Llama la atención la manera en la que el propio Estatuto explica los motivos que llevaron al Parlamento a su aprobación:
“Considerando que impresores, bibliotecarios, y otras personas, con frecuencia en los últimos tiempos han tomado la libertad de imprimir, reimprimir, y publicar (…) libros y otros escritos, sin el consentimiento de los autores o propietarios de esos libros y escritos, en grave perjuicio para el autor, y muy a menudo en detrimento de ellos y sus familias; para la prevención de estas prácticas en el futuro, y para alentar al hombre culto a componer y escribir libros útiles; podría ser por Usted Su Majestad, aprobado (…) que a partir del décimo día de abril de mil setecientos diez, el autor de un libro o libros ya impresos, que no ha transferido a ninguna otra persona la autorización de copia del libro (…) tendrán el derecho exclusivo y la libertad de impresión de dichos libros por el termino de uno a veinte años improrrogables (…), y que cada autor de cualquier libro compuesto y no impreso ni publicados, o que apenas se habrán de crear, y su cesionario o cesionarios, tendrán el derecho exclusivo de imprimir y reimprimir tal libro o libros por el término de 14 años (…)”

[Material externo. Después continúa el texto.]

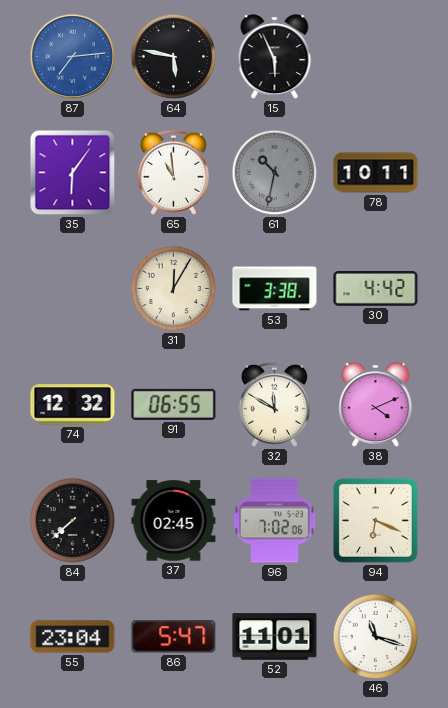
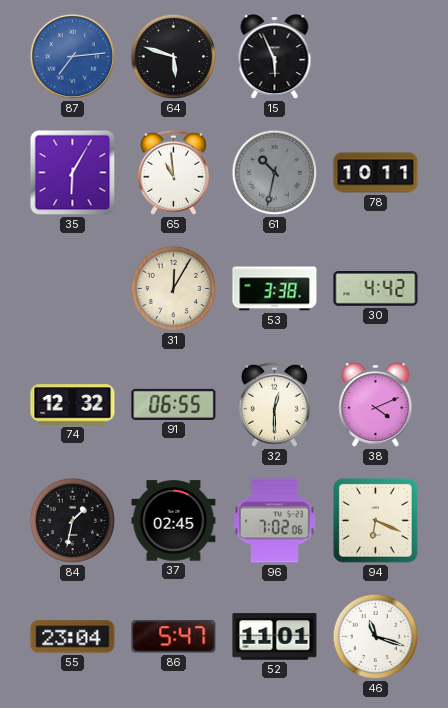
64: 5:47 -> 5:48
35: 6:06 -> 6:05
32: 11:50 -> 12:30
84: 7:38 -> 1:32
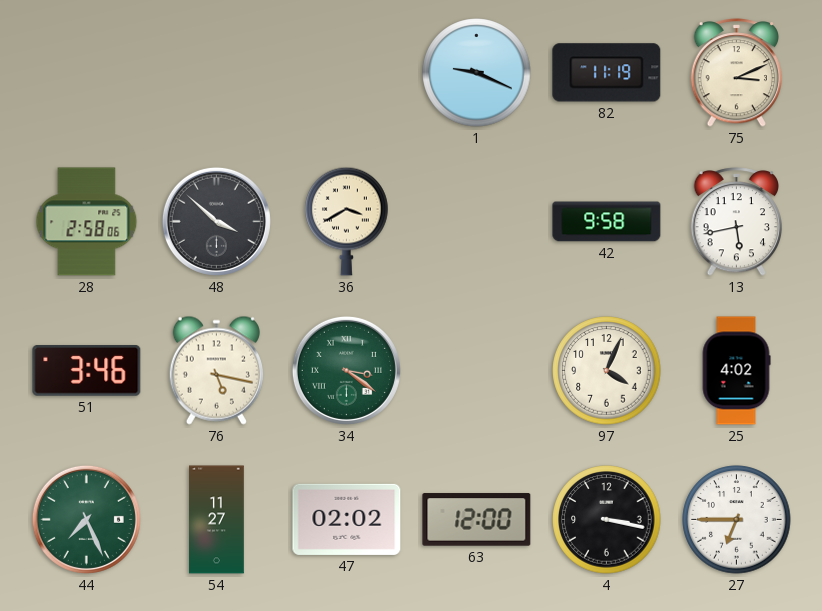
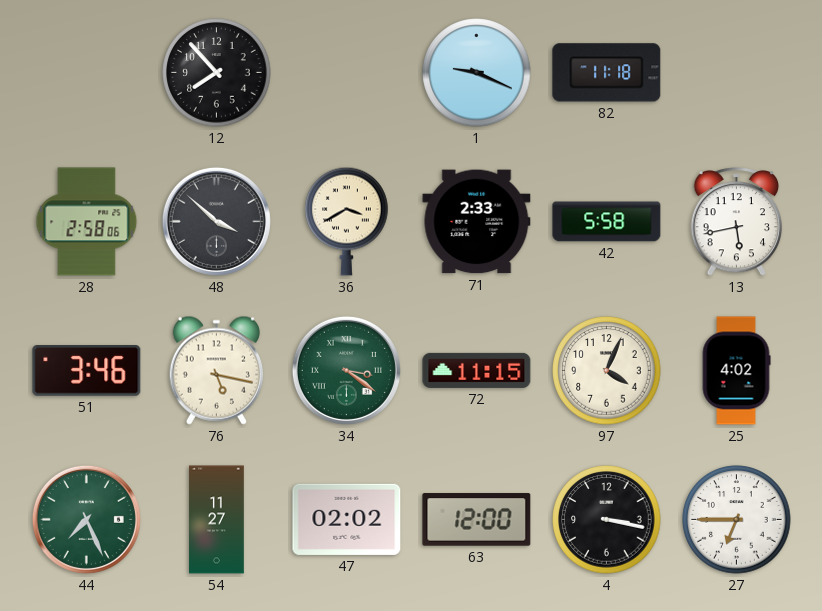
12: none -> 7:53
82: 11:19 -> 11:18
75: 3:11 -> none
71: none -> 2:33
42: 9:58 -> 5:58
72: none -> 11:15
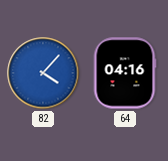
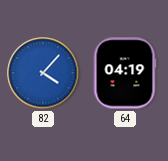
64: 04:16 -> 04:19
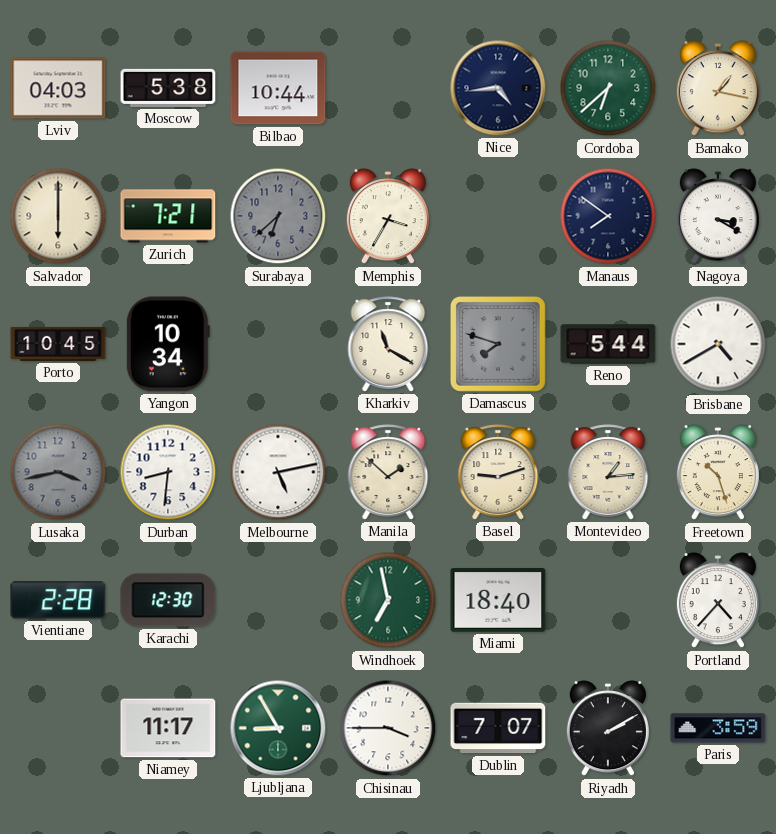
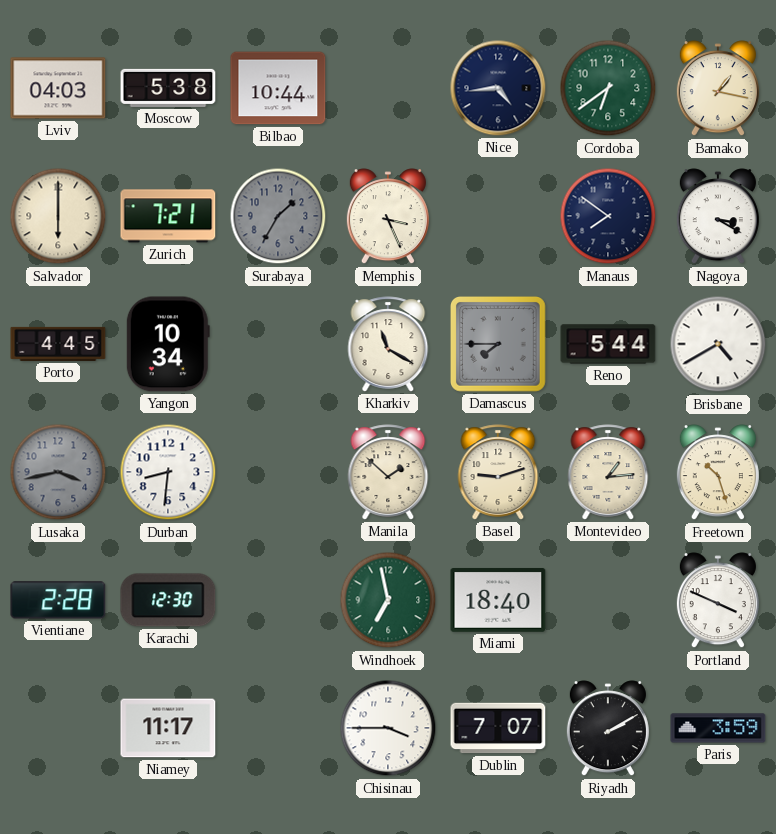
Cordoba: 6:38 -> 6:39
Surabaya: 6:38 -> 1:35
Memphis: 3:35 -> 3:26
Porto: 10:45 -> 4:45
Damascus: 7:48 -> 7:45
Melbourne: 5:13 -> none
Portland: 4:37 -> 3:49
Ljubljana: 8:55 -> none
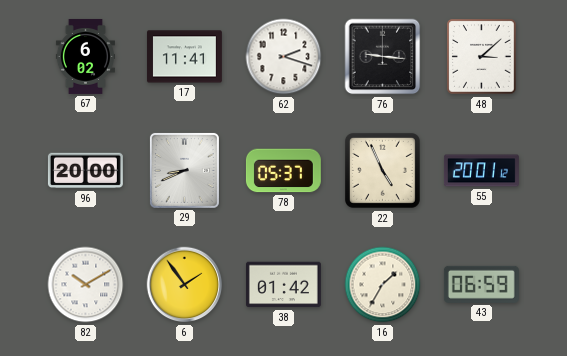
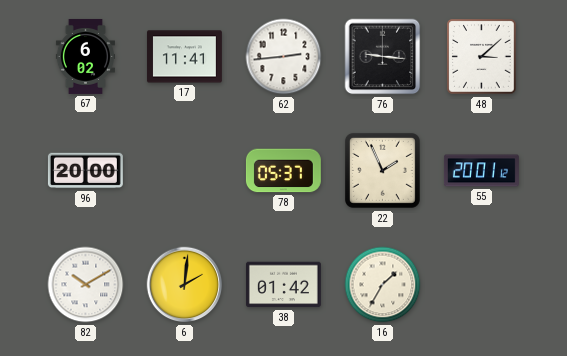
62: 2:18 -> 2:44
29: 8:41 -> none
22: 4:56 -> 1:56
6: 1:54 -> 2:01
43: 06:59 -> none
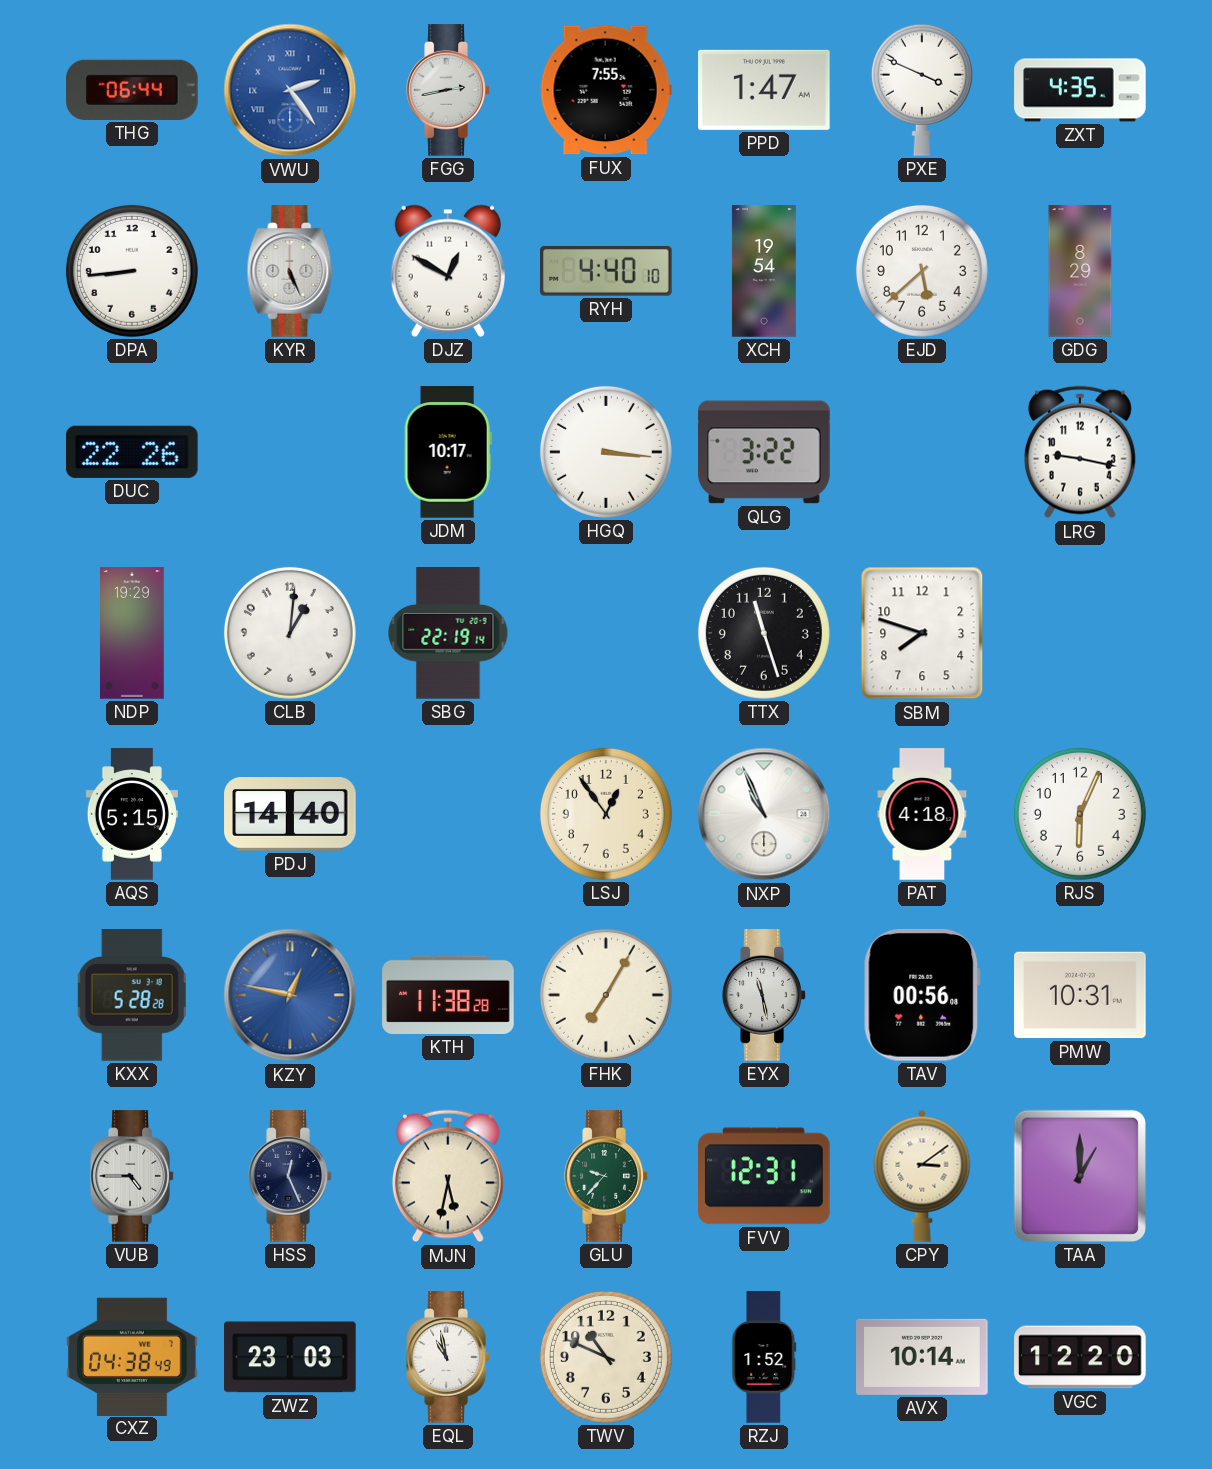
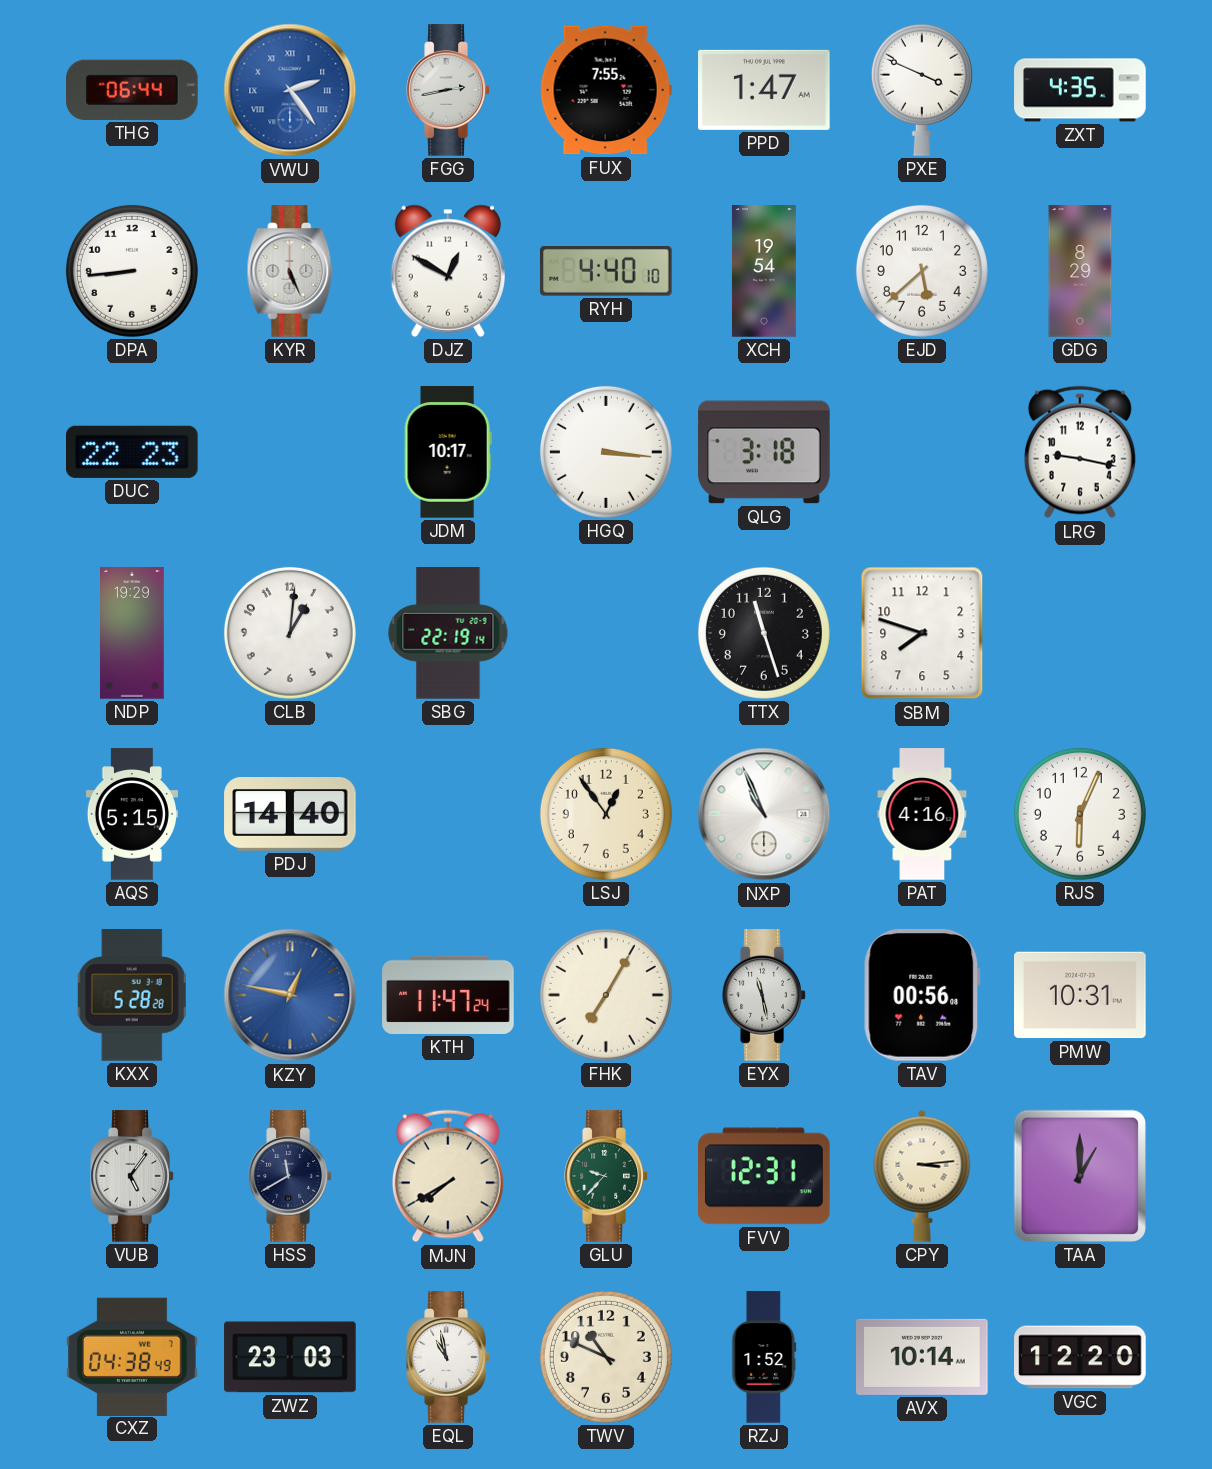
DUC: 22:26 -> 22:23
QLG: 3:22 -> 3:18
PAT: 4:18 -> 4:16
KTH: 11:38 -> 11:47
VUB: 4:45 -> 5:06
HSS: 12:26 -> 11:40
MJN: 5:32 -> 7:40
CPY: 3:09 -> 3:14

Como decimos, esta ley marcaría el principio de un nuevo sistema de protección de las creaciones intelectuales que conocemos como “derecho de autor” -o “copyright” en su versión anglosajona- que busca conjugar el interés de los autores de ver recompensado su esfuerzo creador (“alentar al hombre culto a componer y escribir libros útiles”, como, hemos visto, decían los Parlamentarios ingleses del XVIII) con el de la sociedad, que desea disfrutar de las obras creadas en unas condiciones lo más ventajosas posibles.
En la patria de Cervantes, tras algunas disposiciones normativas dictadas por Carlos III que ya contaban con ciertos caracteres de este nuevo sistema, la primera Ley de Propiedad Intelectual completa se promulga el 10 de enero de 1879. Casi un siglo más tarde, dicha ley fue derogada y reemplazada por la actual.
Italo Calvino, en su libro “Las Ciudades Invisibles”, nos da dos recetas para combatir el hastío (o infierno, como él lo llama) en el que a veces nos sume la vida cotidiana:
“La primera es fácil para muchos: aceptar el infierno y volverse parte de él hasta el punto de no verlo más. La segunda es peligrosa y exige atención y aprendizaje continuos: buscar y saber reconocer quién y qué, en medio del infierno, no es infierno, y hacerlo durar, y darle espacio”.
Si optáis por la segunda propuesta, seguro que convenís conmigo en que, entre esas cosas que no son infierno, a las que hay que hacer durar y dar espacio, están y estarán siempre los libros.
Fuente: Violeta Arnaiz. Abogada de PONS IP.